Jurors' distrust of police leads to more acquittals, which Morgan said 
could one day so much undermine confidence in the criminal justice system 
that people pursue vigilante justice.

"We're a long way from that, but I see victims and victim advocates very 
frustrated," he said.

Few Political Dustups

Morgan has largely avoided political conflicts. But as three successive 
grand juries last year delved into county finances in a noncriminal 
investigation, CEO Vernon Jones complained that Morgan was conducting a 
"witch hunt" to tarnish his reputation.

In his State of the County address this month, Jones accused Morgan of 
"convening several grand juries for the sole purpose of public 
embarrassment" and of making "misguided and uninformed allegations."

Morgan insisted citizens on the grand jury drove the investigation, and 
that two reports that contained criticism of Jones -- including a finding 
that his security detail was "a very expensive decoration" -- were written 
by grand jurors, not the district attorney's office.

After the State of the County speech, Morgan called Jones "paranoid" and 
accused him of trying to mislead the public.

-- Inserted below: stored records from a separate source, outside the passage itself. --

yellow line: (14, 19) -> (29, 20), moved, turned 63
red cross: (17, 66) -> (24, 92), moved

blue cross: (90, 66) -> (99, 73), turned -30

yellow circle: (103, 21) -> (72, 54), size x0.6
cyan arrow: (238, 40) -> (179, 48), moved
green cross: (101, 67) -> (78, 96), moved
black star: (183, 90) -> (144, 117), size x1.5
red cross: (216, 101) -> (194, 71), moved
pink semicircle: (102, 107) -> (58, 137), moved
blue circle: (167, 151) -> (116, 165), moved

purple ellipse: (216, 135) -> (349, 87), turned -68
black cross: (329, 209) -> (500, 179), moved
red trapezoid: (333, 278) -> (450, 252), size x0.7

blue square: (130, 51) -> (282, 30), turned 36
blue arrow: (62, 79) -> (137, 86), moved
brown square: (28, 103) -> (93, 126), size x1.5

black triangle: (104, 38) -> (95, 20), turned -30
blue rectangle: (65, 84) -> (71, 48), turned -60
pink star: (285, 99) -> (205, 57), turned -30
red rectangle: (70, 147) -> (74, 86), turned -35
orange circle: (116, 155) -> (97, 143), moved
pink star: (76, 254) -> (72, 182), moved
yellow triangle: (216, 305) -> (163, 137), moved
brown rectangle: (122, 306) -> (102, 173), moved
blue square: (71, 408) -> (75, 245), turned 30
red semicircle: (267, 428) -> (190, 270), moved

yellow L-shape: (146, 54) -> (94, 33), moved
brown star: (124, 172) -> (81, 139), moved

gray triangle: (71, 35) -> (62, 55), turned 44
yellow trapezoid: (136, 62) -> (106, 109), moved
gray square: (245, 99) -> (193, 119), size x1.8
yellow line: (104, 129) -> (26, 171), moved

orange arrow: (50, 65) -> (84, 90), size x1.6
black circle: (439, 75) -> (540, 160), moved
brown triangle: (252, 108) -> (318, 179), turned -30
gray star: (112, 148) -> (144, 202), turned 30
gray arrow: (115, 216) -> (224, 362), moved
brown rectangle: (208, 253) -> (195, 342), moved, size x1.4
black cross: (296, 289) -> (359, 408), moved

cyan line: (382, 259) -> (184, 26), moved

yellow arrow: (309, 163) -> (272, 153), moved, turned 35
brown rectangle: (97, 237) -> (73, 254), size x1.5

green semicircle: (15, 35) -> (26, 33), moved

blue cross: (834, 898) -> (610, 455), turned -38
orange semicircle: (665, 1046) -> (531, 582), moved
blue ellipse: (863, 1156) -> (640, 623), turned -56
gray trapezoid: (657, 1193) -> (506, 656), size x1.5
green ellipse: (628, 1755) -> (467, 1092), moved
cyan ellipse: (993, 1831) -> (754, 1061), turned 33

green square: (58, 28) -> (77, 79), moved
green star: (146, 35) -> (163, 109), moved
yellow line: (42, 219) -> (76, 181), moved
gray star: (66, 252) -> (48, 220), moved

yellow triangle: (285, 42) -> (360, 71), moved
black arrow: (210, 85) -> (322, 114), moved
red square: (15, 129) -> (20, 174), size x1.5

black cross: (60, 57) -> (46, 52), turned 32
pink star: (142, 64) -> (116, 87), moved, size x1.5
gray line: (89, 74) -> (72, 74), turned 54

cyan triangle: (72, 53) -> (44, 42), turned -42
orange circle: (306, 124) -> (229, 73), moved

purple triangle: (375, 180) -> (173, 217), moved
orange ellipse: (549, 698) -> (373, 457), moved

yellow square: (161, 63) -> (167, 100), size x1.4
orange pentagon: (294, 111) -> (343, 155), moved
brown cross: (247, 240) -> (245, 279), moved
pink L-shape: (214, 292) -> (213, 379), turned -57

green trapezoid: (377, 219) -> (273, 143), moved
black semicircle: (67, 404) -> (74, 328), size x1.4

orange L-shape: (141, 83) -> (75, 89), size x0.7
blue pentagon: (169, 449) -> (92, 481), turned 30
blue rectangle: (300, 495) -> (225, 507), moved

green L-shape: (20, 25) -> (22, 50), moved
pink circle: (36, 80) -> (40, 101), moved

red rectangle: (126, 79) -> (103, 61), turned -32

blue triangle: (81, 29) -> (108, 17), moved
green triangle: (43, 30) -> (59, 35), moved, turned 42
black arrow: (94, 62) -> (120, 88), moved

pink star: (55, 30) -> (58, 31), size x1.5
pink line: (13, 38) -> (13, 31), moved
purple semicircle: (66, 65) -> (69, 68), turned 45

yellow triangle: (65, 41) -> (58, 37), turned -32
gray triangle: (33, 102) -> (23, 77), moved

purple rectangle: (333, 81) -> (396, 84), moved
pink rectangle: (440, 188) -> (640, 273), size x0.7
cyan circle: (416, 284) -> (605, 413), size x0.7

That spat was far from the most trying moment of Morgan's career. The low 
point, he said, was in March 2002, when his office failed to win 
convictions against two defendants in the December 2000 assassination of 
Brown. Morgan had agreed to give immunity to two admitted conspirators in 
the murder in exchange for their testimony, but a DeKalb jury did not 
believe them. So at that point Morgan had zero murder verdicts out of four 
suspects in a case that drew international attention.

"District attorneys from around the country told me this could be a 
career-ending case," Morgan said at the time.

Things had changed by 2003. Morgan won guilty verdicts against Dorsey, who 
was sentenced to life in prison for murder, racketeering and theft. In 
recognition of that victory, the International Association of Prosecutors 
made Morgan the first American district attorney to receive its annual 
Special Achievement Award.

Also last year, Gov. Sonny Perdue appointed Morgan as special prosecutor in 
the case against Bobby Whitworth, a former parole board member and 
Corrections commissioner. In December, Morgan won a jury verdict in Fulton 
County convicting Whitworth on a felony charge of accepting money while a 
state official in exchange for influencing legislation.

One thing Morgan never did as district attorney was have a defendant 
executed. DeKalb juries have been reluctant to impose the death penalty, 
and Morgan has founddefendants and victims' families receptive to plea 
bargains for life without parole.

Morgan sought a death sentence last year against cop-killer Bautista 
Ramirez, but a jury gave Ramirez life with the chance of parole.

Tom West, one of Ramirez's lawyers, praised Morgan. His infrequent use of 
death penalty prosecutions "means a great deal and demonstrates his 
character as a prosecutor," West said.

As he leaves office, Morgan gives a flat answer to the question of whether 
America needs the death penalty: "No, we do not. We need life without 
parole and to be able to get that with the use of aggravating circumstances 
[such as torture] and without the cost of a death penalty case.

"It's not the severity of the punishment, but the certainty of the 
conviction that changes behavior," he said.

Morgan's last act as district attorney may be to witness the execution, 
scheduled for Tuesday night, of Willie James Hall, who was convicted of 
murdering his estranged wife in DeKalb before Morgan took office.

Perdue, a Republican, will appoint a temporary successor to Morgan. Voters 
in heavily Democratic DeKalb will have their say on a full-time successor 
in November. Morgan hasn't endorsed anyone, but had some pointed advice 
about the "very talented pool of lawyers" in his office.

"I would hope the people will elect a district attorney who would recognize 
how talented these people are and would keep them on staff," he said.